Chapter 11: Children and Sexuality
Something that makes us really uncomfortable in our culture is the fact that all humans are sexual animals, even children. Indeed, our bodies are sexed from the moment of our birth and remain so until we die. Many of us are completely unable to handle the fact that young children and elderly adults are sexual. This is most pronounced in the case of children, where some of us like to wish that they wouldn’t have a sexual thought before they were 18. The problem is that children are born sexual and if we don’t teach them about their bodies and about sexuality, then we leave them to try and discover this information for themselves, often through the painful process of trial and error. The fact is that we cannot protect children through condemning them to ignorance, but only by giving them the knowledge they need to make good decisions.
For some time now an important distinction has been neglected that actually serves to clarify issues of adults interacting with those under the age of consent. The distinction is between pedophilia and ephebophilia. Pedophilia is a term used to describe an adult who sexually desires a pre-pubescent child. Ephebophilia is a term used to describe an adult who sexually desires a post-pubescent young adult, who is still below the legal age of consent. The distinction here is major: a pedophile desires children who are not sexually mature, whereas an ephebophile desires sexually mature young adults. Of course, the fundamental issue is whether these underage people can provide real consent to sexual action, but it seems clear that there is a radical difference between a pedophile and an ephebophile and to lump these two things together is gross intellectual dishonesty.
One taboo that is very prevalent among many cultures and times is that of incest. Incest is, of course, sexual activity between members of a family. Usually incest is discussed in terms of inter-generational sexual activity (between a child and an older adult, like a parent, aunt, uncle, or grandparent), but can also happen intra-generationally between siblings or cousins. The problems with incest are manifold: increased risk of retardation among progeny, a perversion of familial love into sexual love, a violation of familial roles and possibly parental responsibility, potential lack of ability to consent, etc. Although incest shouldn’t be taboo, it is morally problematic in most cases and a social censure against it is perhaps a good thing. However, an exception must be made for intra-generational incest when the participants are young: there is nothing wrong with engaging in explorative sex play and children should not have their earliest experiences of sexuality be those of shame and disgust.

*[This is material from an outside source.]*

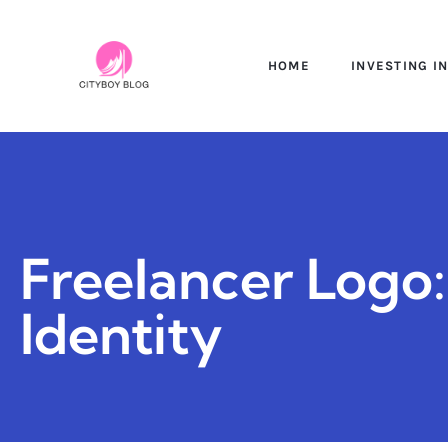
HOME
INVESTING I
Freelancer Logo
Identity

Chapter 12: Orientation and Identity
Although we analyzed homosexuality in chapter five and found if to be a completely natural sexual orientation, we now need to address some of the arguments against it. Indeed, the arguments against homosexuality are generally of one of two kinds. The first is that homosexuality is immoral because it is a violation of the procreative standard, which god has decreed. This argument has force only with the superstitious and cannot be taken seriously by any rational person. The second is that homosexuality is unnatural, because it is not found among other animals and does not lead to offspring. This argument obviously tries to smuggle in the first argument as well as making the demonstrably false claim that homosexuality is not found in nature: it is. All of the arguments showing that homosexuality is immoral are easy to refute and in this section we shall take on the strongest of them and show how they fall short.
Bisexuality has many of the same objections against it as does homosexuality, but since we addressed them in the last section, we will not address them here. Instead, we will further elaborate on our thesis that bisexuality is the most natural of the sexual orientations, because it does not require a person to attempt to force their desire to conform to a narrow conception of orientation. Indeed, bisexuality allows a person to have the fullest experience of his or her sexuality possible: it does not impose limits on what sex a person should desire. Freed of cultural impositions, people would be naturally bisexual and would be attracted to well-developed people of either sex who shared their values and with whom they could be themselves and reach their highest potential. It is strange, then, that bisexuals should be so universally condemned by both heterosexuals, for being too homosexual, and by homosexuals, for being a “transition state.” We shall analyze this problem from both the perspective of heterosexuals and homosexuals and see if we can’t understand the near universal aversion to bisexuals.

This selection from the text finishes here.